A Java-based PDF bank statement parsing and transaction extraction project built using PDFBox and Tabula.
This project extracts tabular transaction data from digitally generated bank e-statements, normalizes it into structured Transaction objects, and generates validated financial summaries including deposits, withdrawals, and closing balances.
The project was developed as a standalone parser and data normalization pipeline focused on handling semi-structured financial PDF documents.
- Extracts tabular transaction data from PDF bank statements
- Uses Apache PDFBox for PDF loading and document processing
- Uses Tabula for table extraction
- Converts extracted rows into normalized
Transactiondomain objects - Handles split balance columns caused by PDF formatting inconsistencies
- Skips repeated table headers and summary rows
- Preserves empty columns for consistent schema handling
- Normalizes numeric values for easier parsing and processing
- Processes multiple PDF statements in batch mode
- Generates statement summaries including:
- total deposits
- total withdrawals
- closing balance
- Validates extracted totals against original PDF statements
PDF Statement
↓
Table Extraction (Tabula)
↓
Row Normalization
↓
Transaction Object Mapping
↓
Statement Summary Generation
- Java
- Maven
- Apache PDFBox
- Tabula
src/
└── main/
└── java/
└── org/example/
├── Main.java
├── PdfParser.java
└── Transaction.java
Each transaction is normalized into the following structure:
| Field | Description |
|---|---|
| Date | Transaction date |
| Value Date | Settlement/value date |
| Description | Transaction description |
| Cheque | Cheque number (if available) |
| Deposit | Deposit amount |
| Withdrawal | Withdrawal amount |
| Balance | Account balance after transaction |
fileName deposit withdrawal balance
estatement-2025_01.pdf 34767.00 37999.51 24908.55
estatement-2025_02.pdf 31289.70 29663.87 30856.83
estatement-2025_03.pdf 29279.00 12948.20 51514.63
Add the following dependencies to pom.xml:
<dependencies>
<dependency>
<groupId>org.apache.pdfbox</groupId>
<artifactId>pdfbox</artifactId>
<version>3.0.7</version>
</dependency>
<dependency>
<groupId>technology.tabula</groupId>
<artifactId>tabula</artifactId>
<version>1.0.5</version>
</dependency>
</dependencies>git clone https://github.com/Aum-kar/java-pdf-parser.gitOpen the project using IntelliJ IDEA or another Java IDE.

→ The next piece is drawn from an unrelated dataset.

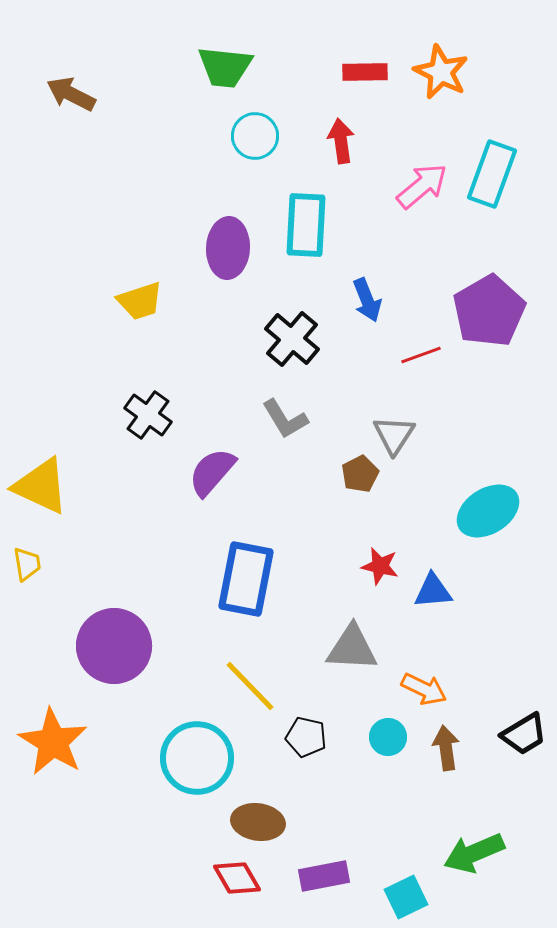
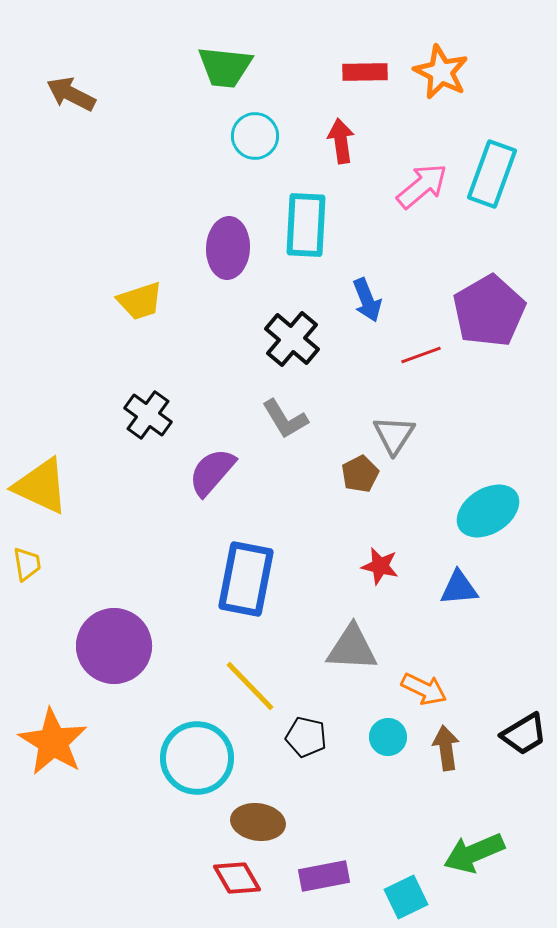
blue triangle at (433, 591): moved 26 px right, 3 px up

Place PDF bank statement files inside a local directory.
Update the directory path in Main.java:
File directory = new File("path/to/pdf/folder/");Execute Main.java.

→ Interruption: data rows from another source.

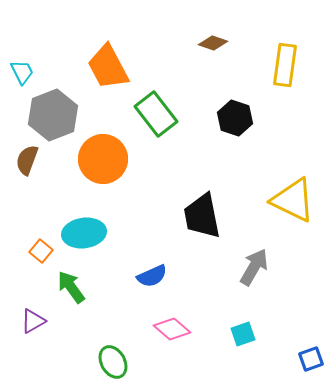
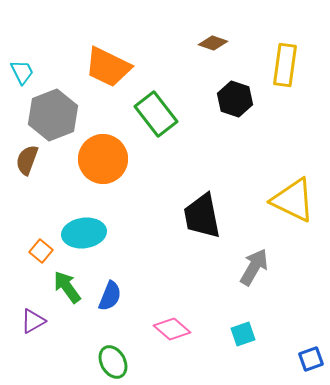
orange trapezoid: rotated 36 degrees counterclockwise
black hexagon: moved 19 px up
blue semicircle: moved 42 px left, 20 px down; rotated 44 degrees counterclockwise
green arrow: moved 4 px left
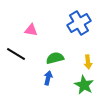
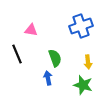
blue cross: moved 2 px right, 3 px down; rotated 10 degrees clockwise
black line: moved 1 px right; rotated 36 degrees clockwise
green semicircle: rotated 84 degrees clockwise
blue arrow: rotated 24 degrees counterclockwise
green star: moved 1 px left; rotated 12 degrees counterclockwise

- Optimized for digitally generated bank statements
- Some long descriptions may be partially truncated depending on PDF layout
- Does not support scanned/image-based PDFs
- Parsing logic may require adjustments for different bank formats
- Footer/legal disclaimer text may occasionally be extracted and filtered during parsing
This project is considered feature-complete in its current form and serves as a standalone PDF parsing and transaction extraction pipeline.
Future development, database integration, and web-based workflows will be implemented separately in a new project.
This project was developed for educational and personal use.